◆ **THE INPUT**:
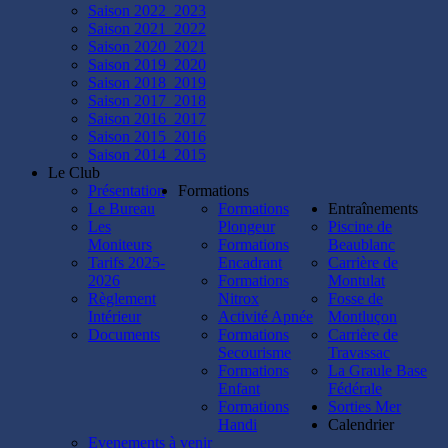
la
Saison 2022_2023
zone
Saison 2021_2022
du
Saison 2020_2021
lion
Saison 2019_2020
de
Saison 2018_2019
mer
Saison 2017_2018
et
Saison 2016_2017
de
Saison 2015_2016
l'île
Saison 2014_2015
d'or.
Le Club
Le
Présentation
Formations
CIP
Le Bureau
Formations
Entraînements
Fréjus
Les
Plongeur
Piscine de
,
Moniteurs
Formations
Beaublanc
notre
Tarifs 2025-
Encadrant
Carrière de
club
2026
Formations
Montulat
partenaire
Règlement
Nitrox
Fosse de
de
Intérieur
Activité Apnée
Montluçon
la
Documents
Formations
Carrière de
semaine,
Secourisme
Travassac
a
Formations
La Graule Base
également
Enfant
Fédérale
permis
Formations
Sorties Mer
à
Handi
Calendrier
nos
Evenements à venir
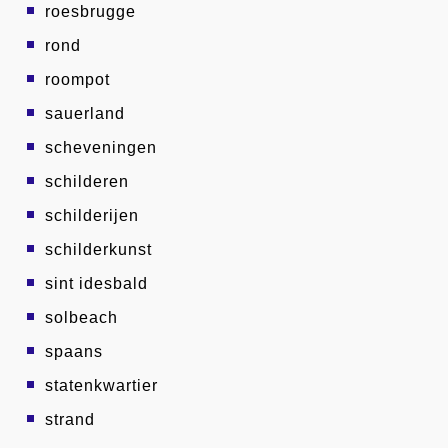
roesbrugge
rond
roompot
sauerland
scheveningen
schilderen
schilderijen
schilderkunst
sint idesbald
solbeach
spaans
statenkwartier
strand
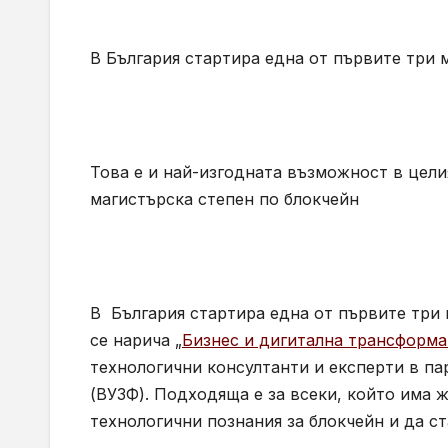
В България стартира една от първите три 
Това е и най-изгодната възможност в цели
магистърска степен по блокчейн
В България стартира една от първите три 
се нарича „
Бизнес и дигитална трансформа
технологични консултанти и експерти в п
(ВУЗФ). Подходяща е за всеки, който има
технологични познания за блокчейн и да с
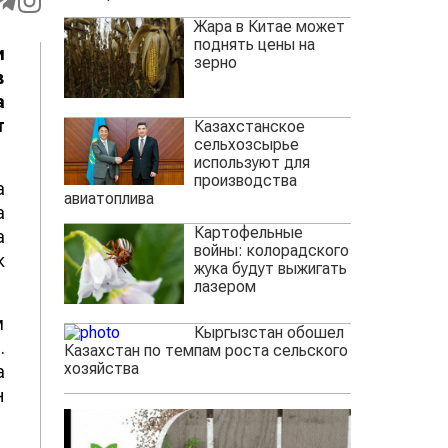
Жара в Китае может
поднять цены на
и
зерно
в
а
т
Казахстанское
сельхозсырье
используют для
производства
а
авиатоплива
а
Картофельные
а
войны: колорадского
к
жука будут выжигать
лазером
м
Кыргызстан обошел
.
Казахстан по темпам роста сельского
хозяйства
а
н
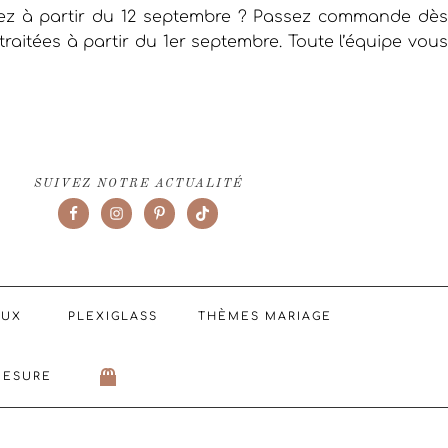
iez à partir du 12 septembre ? Passez commande dès
raitées à partir du 1er septembre. Toute l’équipe vous
SUIVEZ NOTRE ACTUALITÉ
AUX
PLEXIGLASS
THÈMES MARIAGE
MESURE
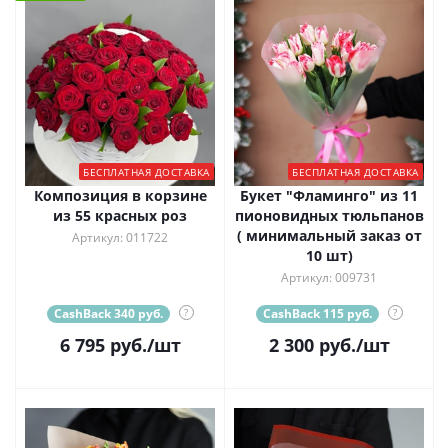
БЕСПЛАТНАЯ ДОСТАВКА
БЕСПЛАТНАЯ ДОСТАВКА
Композиция в корзине
Букет "Фламинго" из 11
из 55 красных роз
пионовидных тюльпанов
( минимальный заказ от
Артикул: 011722
10 шт)
Артикул: 009731
CashBack 340 руб.
?
CashBack 115 руб.
?
6 795
руб.
/шт
2 300
руб.
/шт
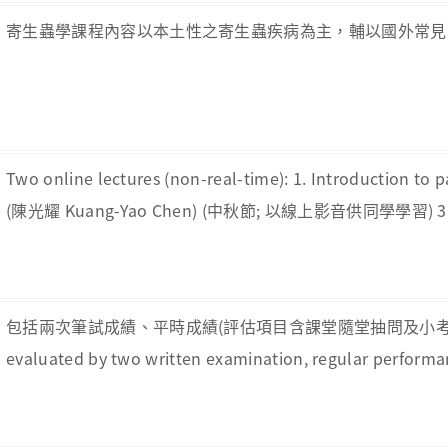
寄生蟲學課程內容以本土性之寄生蟲疾病為主，輔以國外常見
Two online lectures (non-real-time): 1. Introductio
(陳光耀 Kuang-Yao Chen) (中秋節; 以線上影音供同學學習) 3. 12
包括兩次筆試成績、平時成績(評估項目含課堂隨堂抽問及小考、出
evaluated by two written examination, regular performan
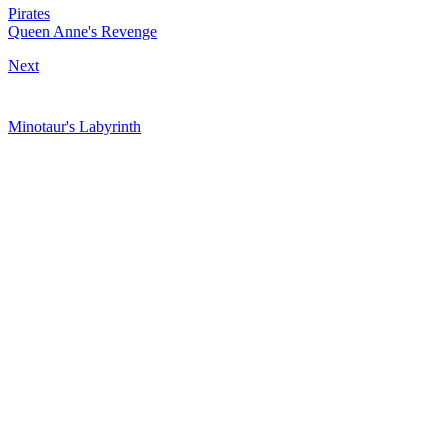
Pirates
Queen Anne's Revenge
Next
Minotaur's Labyrinth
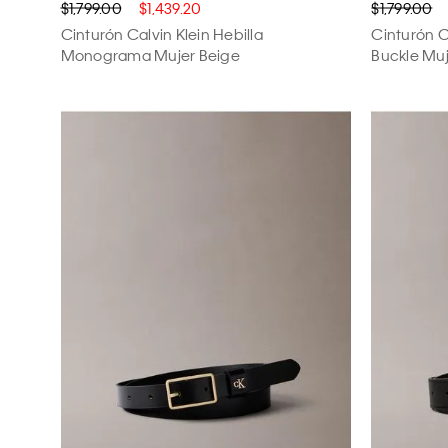
$1,799.00
$1,439.20
$1,799.00
Cinturón Calvin Klein Hebilla
Cinturón C
Monograma Mujer Beige
Buckle Muj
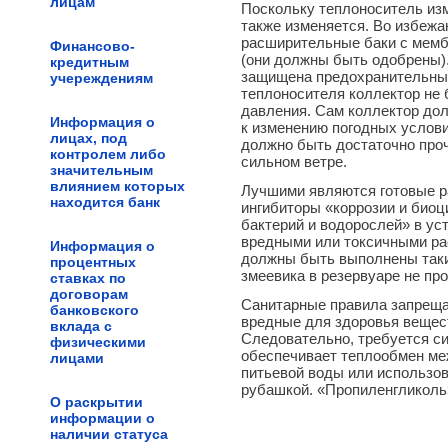
лицам
лицам
Поскольку теплоноситель изм
также изменяется. Во избежа
расширительные баки с мембр
Финансово-
Финансово-
(они должны быть одобрены).
кредитным
кредитным
защищена предохранительным
учереждениям
учереждениям
теплоносителя коллектор не 
давления. Сам коллектор до
Информация о
Информация о
к изменению погодных условий
лицах, под
лицах, под
должно быть достаточно про
контролем либо
контролем либо
сильном ветре.
значительным
значительным
влиянием которых
влиянием которых
Лучшими являются готовые р
находится банк
находится банк
ингибиторы «коррозии и биоц
бактерий и водорослей» в ус
вредными или токсичными рас
Информация о
Информация о
должны быть выполнены таки
процентных
процентных
змеевика в резервуаре не пр
ставках по
ставках по
договорам
договорам
Санитарные правила запреща
банковского
банковского
вредные для здоровья вещест
вклада с
вклада с
Следовательно, требуется с
физическими
физическими
обеспечивает теплообмен меж
лицами
лицами
питьевой воды или использо
рубашкой. «Пропиленгликоль»
О раскрытии
О раскрытии
информации о
информации о
наличии статуса
наличии статуса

◆ **AIM OF THE EXERCISE**: Go through the material and copy every line in which the word "Cinturón" occurs.

◆ **RESPONSE BOX**:
Cinturón Calvin Klein Hebilla
Cinturón C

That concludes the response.